Thanks for your interest, Jason.
And now, the final installment of my own personal account of Yugoslavian Sturm und Drang…
The Sveta Mariĉ Award
by Allan P. Ross
Installment 3 of 3.
[In the last installment I was appealing to a translator who was supposed t0 be helping me with a Serbian accordion player who’d suddenly became paranoid about political assassins and was refusing to show up for a film recording date I’d hired him to do.]
“Can’t you help me? I mean, can’t you get him to realize there’s no danger rehearsing folk music in the Hollywood hills?”
“But that seems to be just the problem, my friend,” the owner said. “He thinks there are Partisans wherever there are hills. He is not worried about the recording session, in a big, glamorous, well-lit studio on Sunset Blvd. It is rehearsing in the hills that he fears.”
The little hatch snapped open again, as if whoever was behind it had been listening to the conversation. There was a loud hissing and spitting sound behind it, and the owner excused himself from his conversation with me to confer again with Sveta. Again, the sibilant exchange. Again, the owner walking down the three steps to confide in me.
“Sveta says if he can see the music now, he won’t need to rehearse.”
I looked at the owner. “But I need him to help me write it. And I thought he couldn’t read music.”
“Oh, he can read, all right,” the owner said. “He just doesn’t want anyone to know it. He feels it detracts from the, how do you say–”
Now there came an even louder hissing from the little hatch in the door. The owner listened, then continued.
“–primal authenticity of the music,” he explained, “its earthy spontaneity, its–”
“Okay, okay,” I said, “I get it.”
I had the music with me, the conductor’s score, and I went back to my car to get it. I figured I’d call Sveta’s bluff. But when I came back, Sveta refused to open the door. “How can I show him the music?” I said to my two companions.
There was another exchange of hisses. Then, from the owner, “Hold the musical score up to the door.”
I looked at him in disbelief. “What’s he going to do, mental it through an inch and a half of oak?”
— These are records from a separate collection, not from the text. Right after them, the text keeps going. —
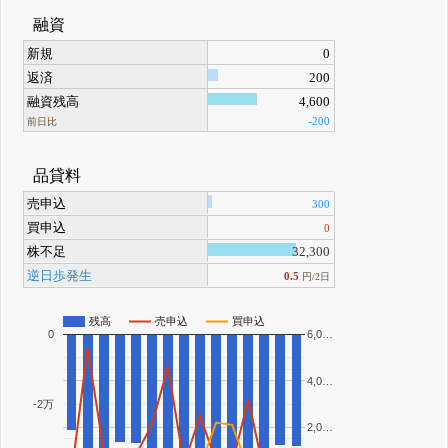
融資
新規
0
返済
200
融資残高
4,600
-200
前日比
品貸料
売申込
300
買申込
0
株不足
32,300
逆日歩発生
0.5
円/2日
残高
売申込
買申込
0
6,0…
4,0…
-2万
2,0…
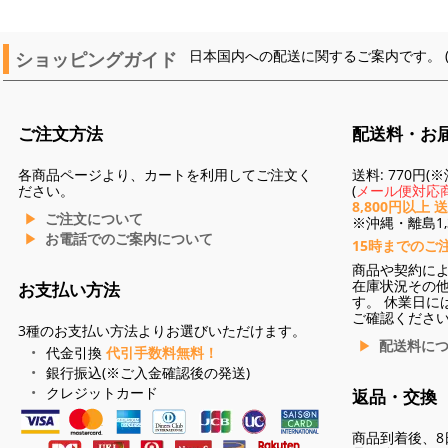
ショッピングガイド
日本国内への配送に関するご案内です。 
ご注文方法
配送料・お
各商品ページより、カートを利用してご注文く
送料: 770円
ださい。
(
メール便対応商
8,800円以上 
ご注文について
※沖縄・離島1,3
お電話でのご案内について
15時までのご
商品や契約に
在庫状況その
お支払い方法
す。 休業日に
ご確認くださ
3種のお支払い方法よりお選びいただけます。
配送料に
代金引換
代引手数料無料！
銀行振込(※ご入金確認後の発送)
クレジットカード
返品・交換
商品到着後、8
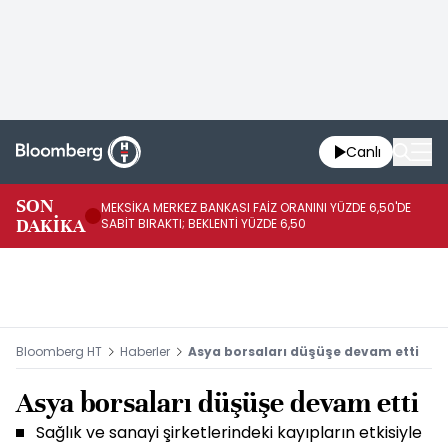
Canlı
SON
MEKSİKA MERKEZ BANKASI FAİZ ORANINI YÜZDE 6,50'DE
OY
DAKİKA
SABİT BIRAKTI; BEKLENTİ YÜZDE 6,50
AÇ
Bloomberg HT
Haberler
Asya borsaları düşüşe devam etti
Asya borsaları düşüşe devam etti
Sağlık ve sanayi şirketlerindeki kayıpların etkisiyle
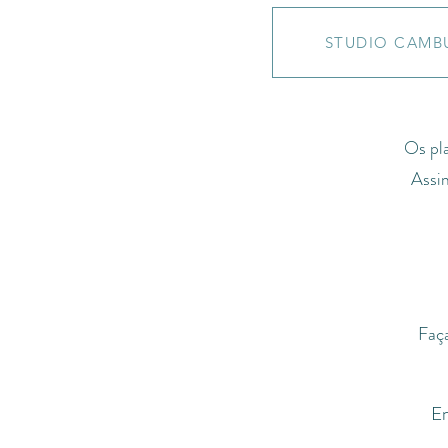
STUDIO CAMB
Os pla
Assim
Faça
En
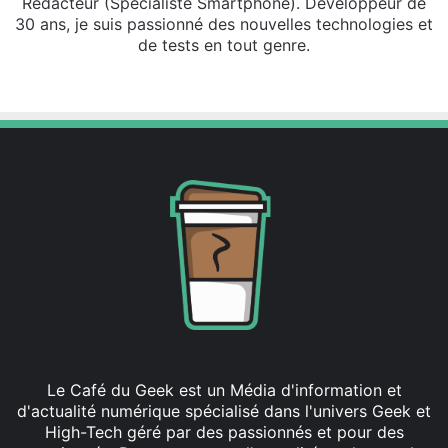
Rédacteur (Spécialiste Smartphone). Développeur de
30 ans, je suis passionné des nouvelles technologies et
de tests en tout genre.
Fa
X
ce
bo
ok
Le Café du Geek est un Média d'information et
d'actualité numérique spécialisé dans l'univers Geek et
High-Tech géré par des passionnés et pour des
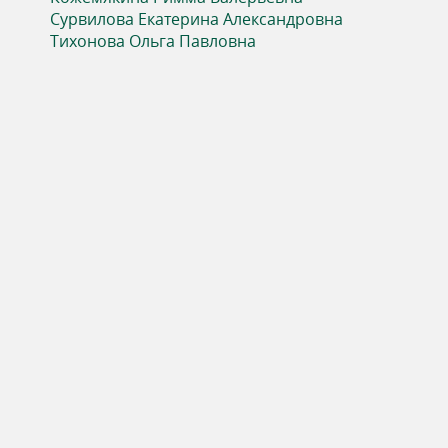
ь
Сурвилова Екатерина Александровна
Тихонова Ольга Павловна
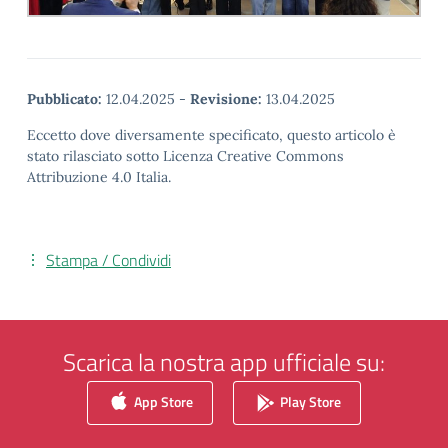
Pubblicato:
12.04.2025
-
Revisione:
13.04.2025
Eccetto dove diversamente specificato, questo articolo è
stato rilasciato sotto Licenza Creative Commons
Attribuzione 4.0 Italia.
Stampa / Condividi
Scarica la nostra app ufficiale su:
App Store
Play Store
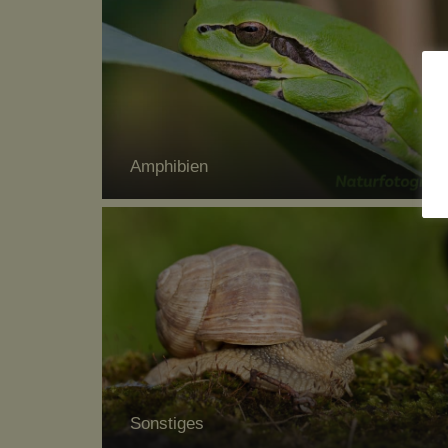
Amphibien
Sonstiges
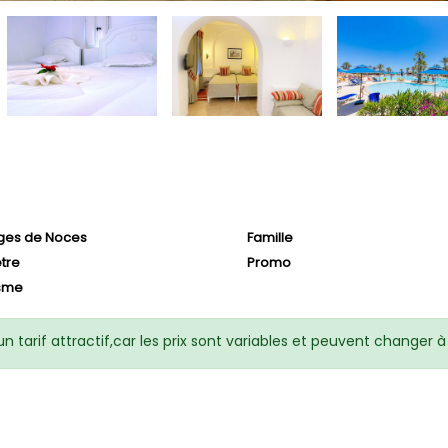
ges de Noces
Famille
être
Promo
isme
 tarif attractif,car les prix sont variables et peuvent changer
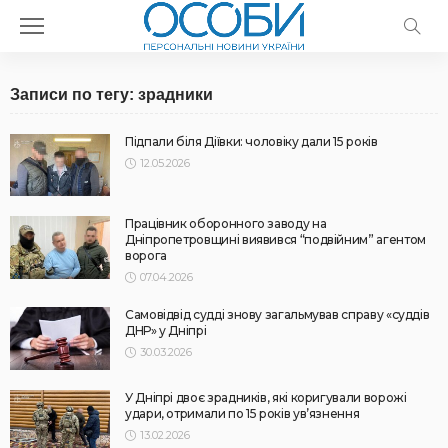
Записи по тегу: зрадники
Підпали біля Діївки: чоловіку дали 15 років
12.05.2026
Працівник оборонного заводу на
Дніпропетровщині виявився “подвійним” агентом
ворога
07.04.2026
Самовідвід судді знову загальмував справу «суддів
ДНР» у Дніпрі
30.03.2026
У Дніпрі двоє зрадників, які коригували ворожі
удари, отримали по 15 років ув’язнення
13.02.2026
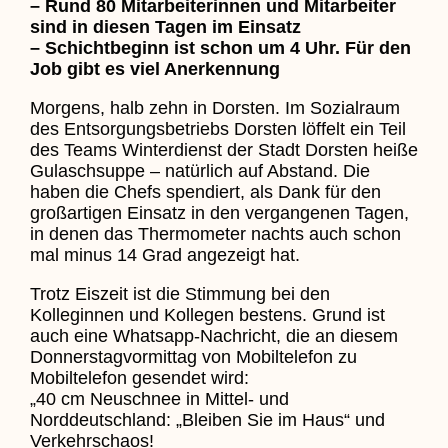
– Rund 80 Mitarbeiterinnen und Mitarbeiter
sind in diesen Tagen im Einsatz
– Schichtbeginn ist schon um 4 Uhr. Für den
Job gibt es viel Anerkennung
Morgens, halb zehn in Dorsten. Im Sozialraum
des Entsorgungsbetriebs Dorsten löffelt ein Teil
des Teams Winterdienst der Stadt Dorsten heiße
Gulaschsuppe – natürlich auf Abstand. Die
haben die Chefs spendiert, als Dank für den
großartigen Einsatz in den vergangenen Tagen,
in denen das Thermometer nachts auch schon
mal minus 14 Grad angezeigt hat.
Trotz Eiszeit ist die Stimmung bei den
Kolleginnen und Kollegen bestens. Grund ist
auch eine Whatsapp-Nachricht, die an diesem
Donnerstagvormittag von Mobiltelefon zu
Mobiltelefon gesendet wird:
„40 cm Neuschnee in Mittel- und
Norddeutschland: „Bleiben Sie im Haus“ und
Verkehrschaos!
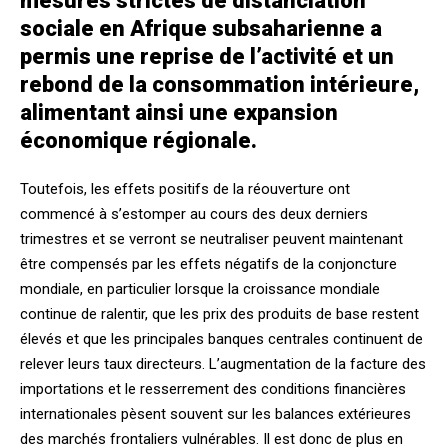
mesures strictes de distanciation
sociale en Afrique subsaharienne a
permis une reprise de l’activité et un
rebond de la consommation intérieure,
alimentant ainsi une expansion
économique régionale.
Toutefois, les effets positifs de la réouverture ont
commencé à s’estomper au cours des deux derniers
trimestres et se verront se neutraliser peuvent maintenant
être compensés par les effets négatifs de la conjoncture
mondiale, en particulier lorsque la croissance mondiale
continue de ralentir, que les prix des produits de base restent
élevés et que les principales banques centrales continuent de
relever leurs taux directeurs. L’augmentation de la facture des
importations et le resserrement des conditions financières
internationales pèsent souvent sur les balances extérieures
des marchés frontaliers vulnérables. Il est donc de plus en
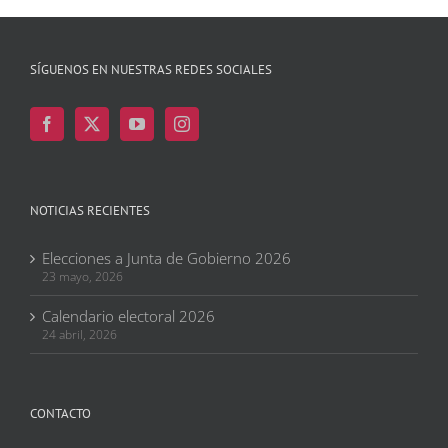
SÍGUENOS EN NUESTRAS REDES SOCIALES
NOTICIAS RECIENTES
Elecciones a Junta de Gobierno 2026
23 mayo, 2026
Calendario electoral 2026
24 abril, 2026
CONTACTO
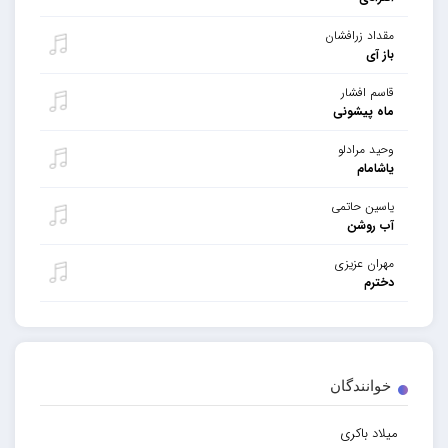
مقداد زرافشان
باز آی
قاسم افشار
ماه پیشونی
وحید مرادلو
یاشامام
یاسین حاتمی
آب روشن
مهران عزیزی
دخترم
خوانندگان
میلاد باکری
“No, no,” the owner said. “Hold it up to the peephole. He can see it that way.”
I began to understand why history teachers always tell you “You can’t study Yugoslavia, it’s too complicated. All you have to know is, when Marshall Tito dies the Balkans will fall apart.” For the first time in my life I began to feel bad for Marshall Tito.
My patience was growing short, and I knew a house of mirrors when I was caught in one. But I’d come this far and I figured I might as well see the thing through.
I went to the door and held the score up to the peephole.
Sveta said something, and the owner told me to hold the music even closer, and to stand to the side of it, as I was blocking the porch light, which the accordionist needed in order to see the music. I felt like an idiot, but I did what he said.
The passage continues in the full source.